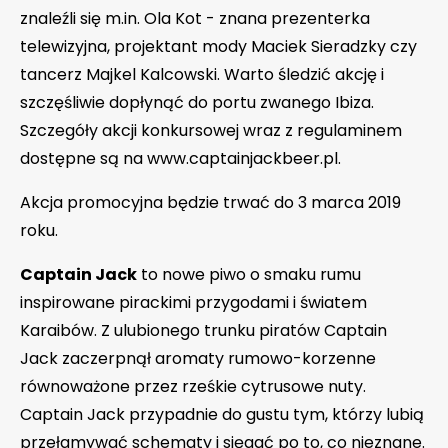
znaleźli się m.in. Ola Kot - znana prezenterka
telewizyjna, projektant mody Maciek Sieradzky czy
tancerz Majkel Kalcowski. Warto śledzić akcję i
szczęśliwie dopłynąć do portu zwanego Ibiza.
Szczegóły akcji konkursowej wraz z regulaminem
dostępne są na www.captainjackbeer.pl.
Akcja promocyjna będzie trwać do 3 marca 2019
roku.
Captain Jack
to nowe piwo o smaku rumu
inspirowane pirackimi przygodami i światem
Karaibów. Z ulubionego trunku piratów Captain
Jack zaczerpnął aromaty rumowo-korzenne
równoważone przez rześkie cytrusowe nuty.
Captain Jack przypadnie do gustu tym, którzy lubią
przełamywać schematy i sięgać po to, co nieznane.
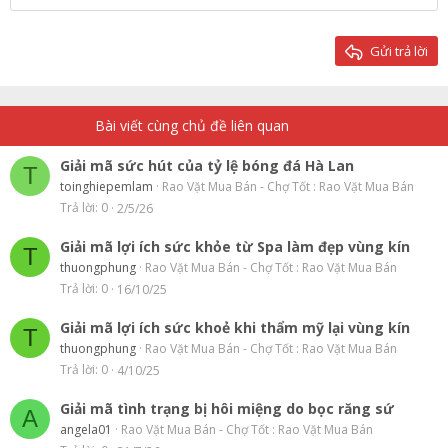
22
Times New Roman
26
Trebuchet MS
Gửi trả lời
Verdana
Bài viết cùng chủ đề liên quan
Giải mã sức hút của tỷ lệ bóng đá Hà Lan
T
toinghiepemlam
Rao Vặt Mua Bán - Chợ Tốt : Rao Vặt Mua Bán
Trả lời
0
2/5/26
Giải mã lợi ích sức khỏe từ Spa làm đẹp vùng kín
T
thuongphung
Rao Vặt Mua Bán - Chợ Tốt : Rao Vặt Mua Bán
Trả lời
0
16/10/25
Giải mã lợi ích sức khoẻ khi thẩm mỹ lại vùng kín
T
thuongphung
Rao Vặt Mua Bán - Chợ Tốt : Rao Vặt Mua Bán
Trả lời
0
4/10/25
Giải mã tình trạng bị hôi miệng do bọc răng sứ
A
angela01
Rao Vặt Mua Bán - Chợ Tốt : Rao Vặt Mua Bán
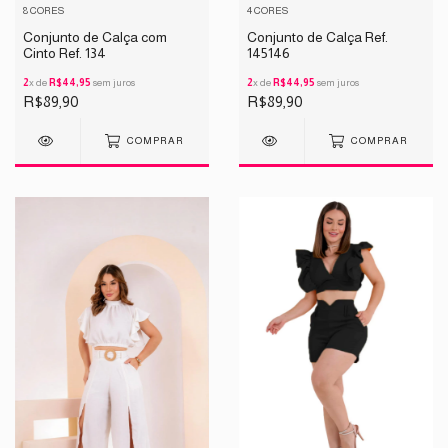
8 CORES
4 CORES
Conjunto de Calça com
Conjunto de Calça Ref.
Cinto Ref. 134
145146
2
x de
R$44,95
sem juros
2
x de
R$44,95
sem juros
R$89,90
R$89,90
COMPRAR
COMPRAR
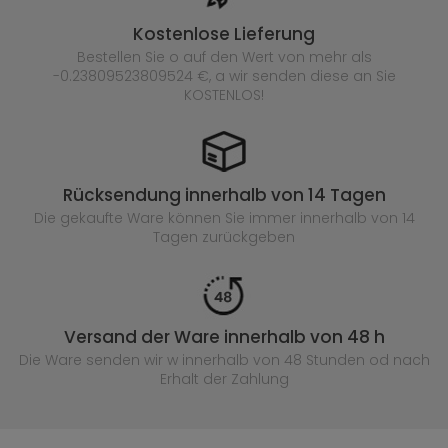
Kostenlose Lieferung
Bestellen Sie o auf den Wert von mehr als
-0.23809523809524 €, a wir senden diese an Sie
KOSTENLOS!
Rücksendung innerhalb von 14 Tagen
Die gekaufte
Ware können Sie immer innerhalb von 14
Tagen zurückgeben
Versand der Ware innerhalb von 48 h
Die Ware senden wir w innerhalb von 48 Stunden
od nach
Erhalt der Zahlung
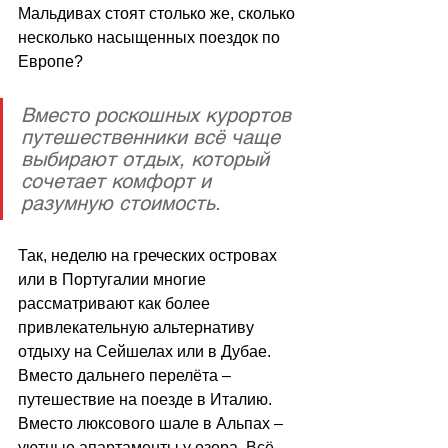
Мальдивах стоят столько же, сколько 
несколько насыщенных поездок по 
Европе?
Вместо роскошных курортов 
путешественники всё чаще 
выбирают отдых, который 
сочетает комфорт и 
разумную стоимость. 
Так, неделю на греческих островах 
или в Португалии многие 
рассматривают как более 
привлекательную альтернативу 
отдыху на Сейшелах или в Дубае. 
Вместо дальнего перелёта 
–
путешествие на поезде в Италию. 
Вместо люксового шале в Альпах 
–
уютные апартаменты у озера. Всё 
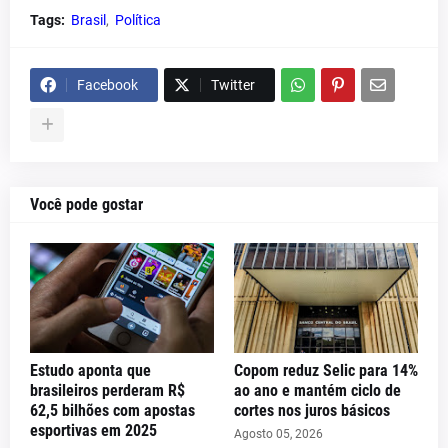
Tags:
Brasil
Política
Facebook
Twitter
Você pode gostar
Estudo aponta que
Copom reduz Selic para 14%
brasileiros perderam R$
ao ano e mantém ciclo de
62,5 bilhões com apostas
cortes nos juros básicos
esportivas em 2025
Agosto 05, 2026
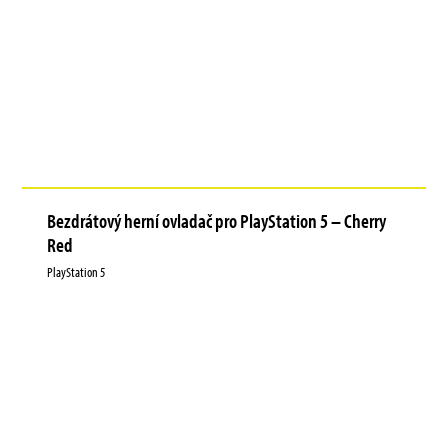
Bezdrátový herní ovladač pro PlayStation 5 – Cherry
Red
PlayStation 5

|---|

ACTIVITY:
The lines to restate word for word run from the line that contains "рассматривают как более" through the end of the entries above, both ends included. Leave out all pictures and write nothing else.

WRITTEN RESPONSE:
рассматривают как более 
привлекательную альтернативу 
отдыху на Сейшелах или в Дубае. 
Вместо дальнего перелёта 
–
путешествие на поезде в Италию. 
Вместо люксового шале в Альпах 
–
уютные апартаменты у озера. Всё 
Tags:
Brasil
Política
Facebook
Twitter
Você pode gostar
Estudo aponta que
Copom reduz Selic para 14%
brasileiros perderam R$
ao ano e mantém ciclo de
62,5 bilhões com apostas
cortes nos juros básicos
esportivas em 2025
Agosto 05, 2026
Bezdrátový herní ovladač pro PlayStation 5 – Cherry
Red
PlayStation 5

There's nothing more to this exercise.